Bárbara Correa* - O Estado de S.Paulo

Atriz explicou que tomava antidepressivos quando se separou de Edson Celulari e Nicette Bruno a ajudou nas gravações da novela

Claudia Raia revelou que tomava antidepressivos na época que trabalhou na novela 'Ti-Ti-Ti'

Claudia Raia revelou que tomava antidepressivos na época que trabalhou na novela 'Ti-Ti-Ti' Foto: João Cotta/Globo

Claudia Raia, 54, revelou que teve que tomar antidepressivos durante o término de seu casamento com Edson Celulari. A separação aconteceu em 2010, quando ela estava envolvida nas gravações de Ti-Ti-Ti

Em entrevista a Ana Maria Braga, no programa Mais Você desta terça-feira, 22, Claudia falou sobre a novela que será exibida no Vale a Pena Ver De Novo, a partir de 29 de março, e relembrou sua relação com Celulari. 

"Eu estava no momento da minha separação, que não é nada agradável. E, graças a Deus, eu estou sempre fazendo um personagem que me salva desses momentos. Era uma personagem de comédia que me ajudou muitíssimo", disse ela sobre a novela.

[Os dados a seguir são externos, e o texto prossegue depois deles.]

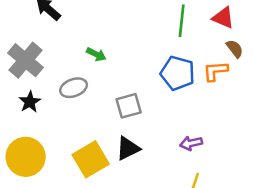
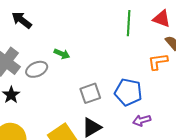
blue pentagon: (178, 73) -> (128, 92), moved
gray ellipse: (74, 88) -> (37, 69), moved

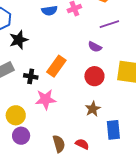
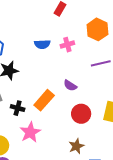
purple semicircle: (95, 47) -> (70, 85), moved
pink star: (46, 99) -> (30, 132), turned -30

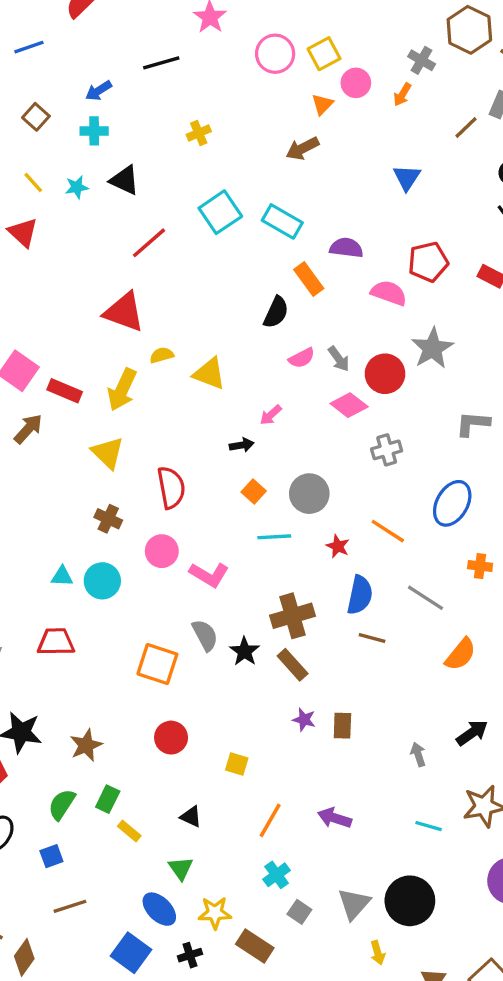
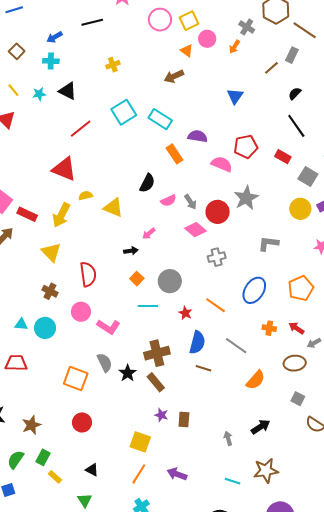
orange triangle: (322, 104) -> (187, 51), turned -40
black semicircle: (276, 312) -> (147, 183), moved
yellow square: (237, 764) -> (140, 442), moved, size x1.5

"Estava passando por uma época bem confusa, que era a separação do Edson. E teve um momento que eu estava tomando antidepressivo, único momento que tomei na minha vida. Você fica naquela coisa média e não consegue acionar as suas emoções", explicou.

"Tive que entrar em uma cena, que no meio eu tinha uma crise profunda de choro. Estava muito aflita, com medo de não conseguir dar conta", continuou. Nesse momento, Claudia lembrou que teve a ajuda de Nicette Bruno para conseguir ter mais confiança na atuação.

"A dona Nicette estava do meu lado, pegou na minha mão e disse: 'Calma, meu amor. Tudo o que você construiu em cena está dentro de você. As suas emoções estão todas aí. Relaxa e deixa elas virem'. Aquilo foi um bálsamo. Só uma mulher com o talento e a sabedoria dela poderia falar isso de uma colega minutos antes de entrar em cena. Deu tudo certo, o choro e a emoção vieram".

"A emoção vem com lágrimas. Às vezes os atores confundem quantidade de lágrimas [com intensidade da cena], porque na verdade, você tem que emocionar o público, e não se emocionar", encerrou.